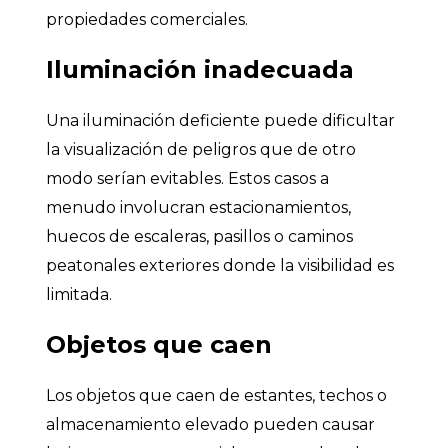
propiedades comerciales.
Iluminación inadecuada
Una iluminación deficiente puede dificultar
la visualización de peligros que de otro
modo serían evitables. Estos casos a
menudo involucran estacionamientos,
huecos de escaleras, pasillos o caminos
peatonales exteriores donde la visibilidad es
limitada.
Objetos que caen
Los objetos que caen de estantes, techos o
almacenamiento elevado pueden causar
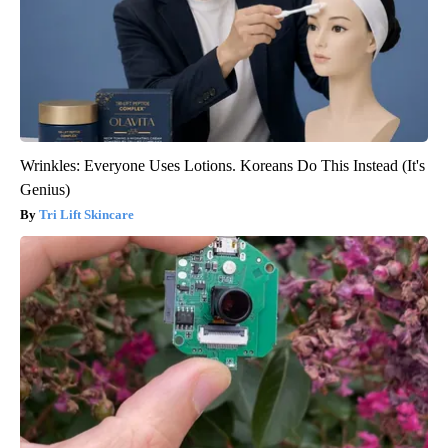
Wrinkles: Everyone Uses Lotions. Koreans Do This Instead (It's
Genius)
Tri Lift Skincare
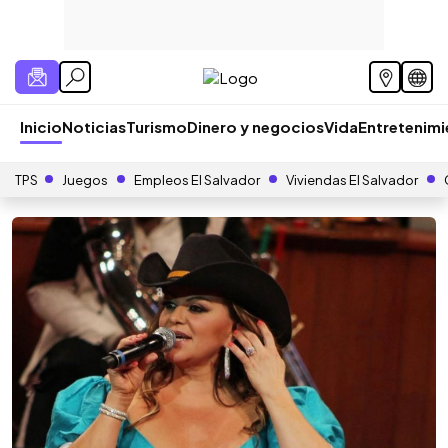
Inicio
Noticias
Turismo
Dinero y negocios
Vida
Entretenim
TPS
Juegos
Empleos El Salvador
Viviendas El Salvador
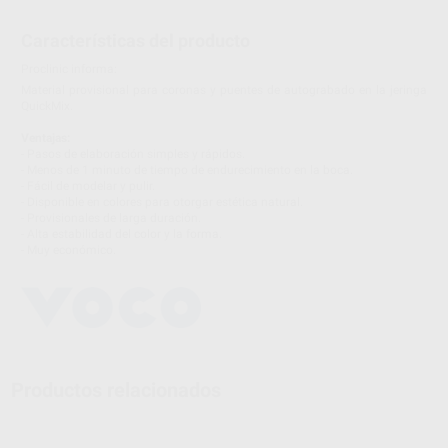
Características del producto
Proclinic informa:
Material provisional para coronas y puentes de autograbado en la jeringa
QuickMix.
Ventajas:
- Pasos de elaboración simples y rápidos.
- Menos de 1 minuto de tiempo de endurecimiento en la boca.
- Fácil de modelar y pulir.
- Disponible en colores para otorgar estética natural.
- Provisionales de larga duración.
- Alta estabilidad del color y la forma.
- Muy económico.
Productos relacionados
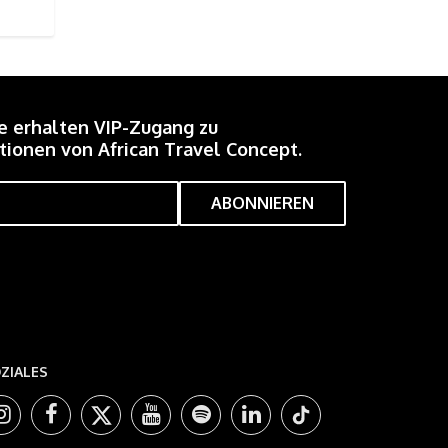
e erhalten VIP-Zugang zu
ionen von African Travel Concept.
ZIALES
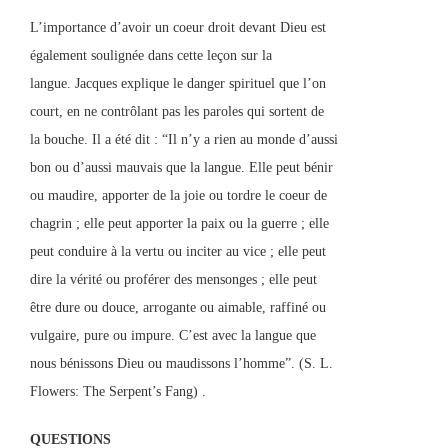
L’importance d’avoir un coeur droit devant Dieu est
également soulignée dans cette leçon sur la
langue. Jacques explique le danger spirituel que l’on
court, en ne contrôlant pas les paroles qui sortent de
la bouche. Il a été dit : “Il n’y a rien au monde d’aussi
bon ou d’aussi mauvais que la langue. Elle peut bénir
ou maudire, apporter de la joie ou tordre le coeur de
chagrin ; elle peut apporter la paix ou la guerre ; elle
peut conduire à la vertu ou inciter au vice ; elle peut
dire la vérité ou proférer des mensonges ; elle peut
être dure ou douce, arrogante ou aimable, raffiné ou
vulgaire, pure ou impure. C’est avec la langue que
nous bénissons Dieu ou maudissons l’homme”. (S. L.
Flowers: The Serpent’s Fang) .
QUESTIONS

· · · · · · ·

→ **Exercise prompt**:
In your copy of the data above, leave out the pictures and repeat everything else exactly.

→ **Output**:
propiedades comerciales.
Iluminación inadecuada
Una iluminación deficiente puede dificultar
la visualización de peligros que de otro
modo serían evitables. Estos casos a
menudo involucran estacionamientos,
huecos de escaleras, pasillos o caminos
peatonales exteriores donde la visibilidad es
limitada.
Objetos que caen
Los objetos que caen de estantes, techos o
almacenamiento elevado pueden causar
Wrinkles: Everyone Uses Lotions. Koreans Do This Instead (It's
Genius)
Tri Lift Skincare
Inicio
Noticias
Turismo
Dinero y negocios
Vida
Entretenim
TPS
Juegos
Empleos El Salvador
Viviendas El Salvador
Características del producto
Proclinic informa:
Material provisional para coronas y puentes de autograbado en la jeringa
QuickMix.
Ventajas:
- Pasos de elaboración simples y rápidos.
- Menos de 1 minuto de tiempo de endurecimiento en la boca.
- Fácil de modelar y pulir.
- Disponible en colores para otorgar estética natural.
- Provisionales de larga duración.
- Alta estabilidad del color y la forma.
- Muy económico.
Productos relacionados
e erhalten VIP-Zugang zu
ionen von African Travel Concept.
ZIALES
L’importance d’avoir un coeur droit devant Dieu est
également soulignée dans cette leçon sur la
langue. Jacques explique le danger spirituel que l’on
court, en ne contrôlant pas les paroles qui sortent de
la bouche. Il a été dit : “Il n’y a rien au monde d’aussi
bon ou d’aussi mauvais que la langue. Elle peut bénir
ou maudire, apporter de la joie ou tordre le coeur de
chagrin ; elle peut apporter la paix ou la guerre ; elle
peut conduire à la vertu ou inciter au vice ; elle peut
dire la vérité ou proférer des mensonges ; elle peut
être dure ou douce, arrogante ou aimable, raffiné ou
vulgaire, pure ou impure. C’est avec la langue que
nous bénissons Dieu ou maudissons l’homme”. (S. L.
Flowers: The Serpent’s Fang) .
QUESTIONS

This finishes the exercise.